Items listed in a dataset:
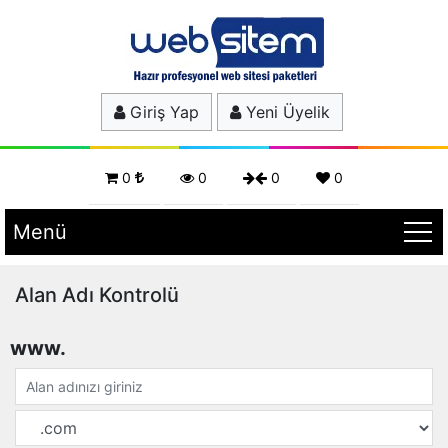
Giriş Yap
Yeni Üyelik
0
0
0
0
Menü
Alan Adı Kontrolü
www.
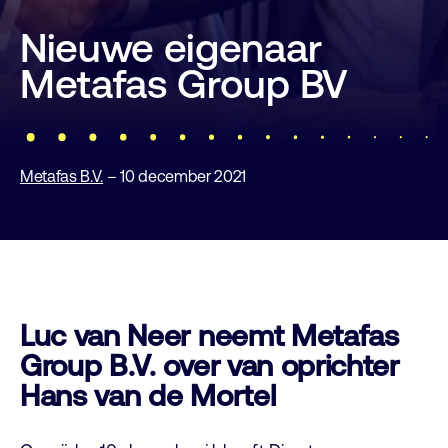
Nieuwe eigenaar
Metafas Group BV
Metafas B.V.
– 10 december 2021
Luc van Neer neemt Metafas
Group B.V. over van oprichter
Hans van de Mortel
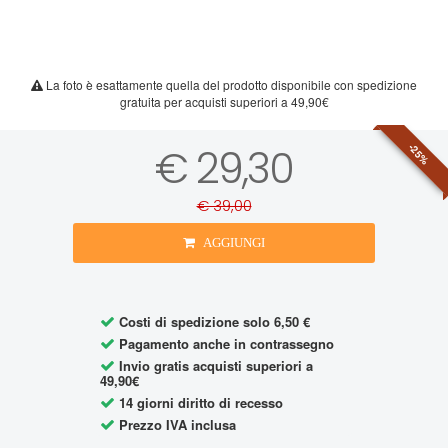
La foto è esattamente quella del prodotto disponibile con spedizione
gratuita per acquisti superiori a 49,90€
€ 29,30
-25%
€ 39,00
AGGIUNGI
Costi di spedizione solo 6,50 €
Pagamento anche in contrassegno
Invio gratis acquisti superiori a
49,90€
14 giorni diritto di recesso
Prezzo IVA inclusa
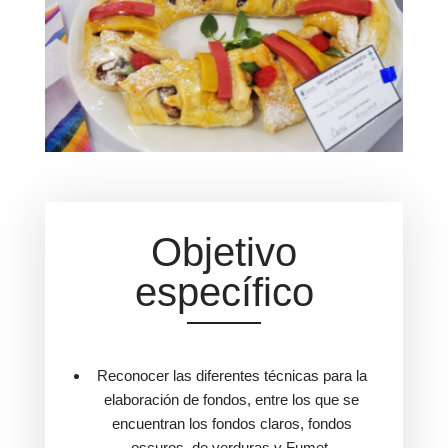
Objetivo
específico
Reconocer las diferentes técnicas para la
elaboración de fondos, entre los que se
encuentran los fondos claros, fondos
oscuros, de verduras y Fumet.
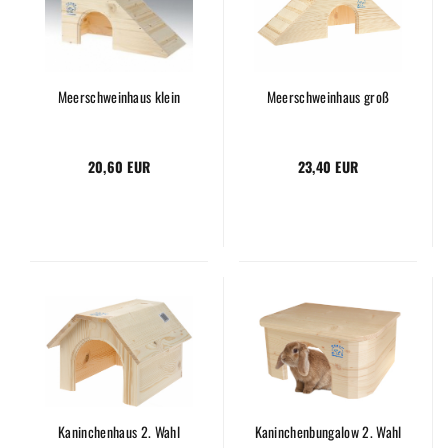
Meerschweinhaus klein
Meerschweinhaus groß
20,60 EUR
23,40 EUR
Kaninchenhaus 2. Wahl
Kaninchenbungalow 2. Wahl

**The task:** Without any pictures, please reproduce the full set of entries.

**Solution for this task:**
Giriş Yap
Yeni Üyelik
0
0
0
0
Menü
Alan Adı Kontrolü
www.
Nieuwe eigenaar
Metafas Group BV
Metafas B.V.
– 10 december 2021
Luc van Neer neemt Metafas
Group B.V. over van oprichter
Hans van de Mortel
La foto è esattamente quella del prodotto disponibile con spedizione
gratuita per acquisti superiori a 49,90€
€ 29,30
-25%
€ 39,00
AGGIUNGI
Costi di spedizione solo 6,50 €
Pagamento anche in contrassegno
Invio gratis acquisti superiori a
49,90€
14 giorni diritto di recesso
Prezzo IVA inclusa
Objetivo
específico
Reconocer las diferentes técnicas para la
elaboración de fondos, entre los que se
encuentran los fondos claros, fondos
oscuros, de verduras y Fumet.
Meerschweinhaus klein
Meerschweinhaus groß
20,60 EUR
23,40 EUR
Kaninchenhaus 2. Wahl
Kaninchenbungalow 2. Wahl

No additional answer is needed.